Muchos insisten en que la visita del papa a Colombia no es política sino pastoral, pero tal distinción carece de sentido pues todo acto de un papa es un acto político, igual si decide la existencia o no del purgatorio, como Benedicto XVI; que si prohíbe el uso del preservativo en una África arrasada por el sida, como Juan Pablo II; o si recibe siete veces a una presidenta tan deleznable como Cristina Kirchner, que utilizaba el rostro de Francisco para lavar su imagen.
En el contexto de la Guerra Fría, el mediático Juan Pablo II fue un paladín de la lucha contra el comunismo en estrecha alianza con Reagan, la Thatcher y el Opus Dei. Hoy, la derecha recalcitrante, pero también muchos intelectuales progresistas como Martín Caparrós, ven a Francisco como a un simpatizante del peronismo y otros populismos que destrozaron a sus respectivos países. En verdad, todos son líderes que hacen, en cada época, el trabajo que les corresponde como jefes del Estado Vaticano y de la institución más persistente, hábil y conservadora de la Historia: la iglesia católica.
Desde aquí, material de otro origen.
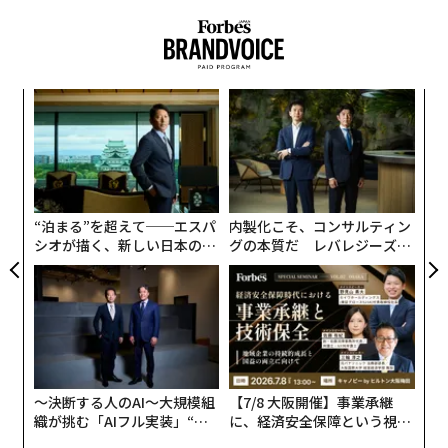
目
の
ン
革
ク
た「
“泊まる”を超えて──エスパ
内製化こそ、コンサルティン
シオが描く、新しい日本のラ
グの本質だ レバレジーズが
グジュアリー（前編）
実践する、次世代ファームの
全貌
〜決断する人のAI〜大規模組
【7/8 大阪開催】事業承継
織が挑む「AIフル実装」“使
に、経済安全保障という視点
う”企業から“動く”企業へ【N
が加わるとき──経営者が問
De hecho, sus colegas cardenales vieron en Francisco a un jesuita tradicional por sus posiciones respecto de temas como el homosexualismo, aunque luego resultó progresista en cuestiones como la ecología, el castigo de los curas pederastas y la lucha contra la corrupción del Vaticano.
Por coincidencia, ahora que visita Colombia para respaldar la reconciliación y reanimar a su iglesia, termino de leer un libro muy premiado pero sin versión es español: me refiero a ‘The Swerve: How the world became modern’ de Stephen Greenblatt, quien narra con amplia erudición y un estilo cautivante la búsqueda de Poggio Bracciolini, secretario de varios papas del siglo XV, humanista y amante de los clásicos latinos que redescubre en un monasterio alemán el genial poema de Lucrecio: ‘De la naturaleza de las cosas’, cuyo epicureísmo influirá en las mentes más brillantes del Renacimiento. De allí el subtítulo: ‘Cómo el mundo se volvió moderno’.
Puntos clave del texto del romano , inspirado a su vez en los griegos, es que la realidad, formada por partículas diminutas o átomos, cambia incesantemente, y no hay un creador ni un sentido para la vida humana. Tampoco existe otra vida que esta, de modo que debemos buscar aquí la felicidad. El miedo a la muerte, como anotará Montaigne en su copia de Lucrecio, es la causa de todos los vicios. Tampoco hay ángeles ni demonios ni avernos: esas creencias son producto del temor, la culpa y los sueños de los mortales.
Hoy, la Iglesia sigue combatiendo esas ideas que atentan contra su razón de ser, pero al mismo tiempo proyecta la imagen de una sociedad patriarcal que necesita de un pastor, o mejor aún de un mesías que la conduzca a la salvación. Y esa es música celestial para el oído de los caudillos.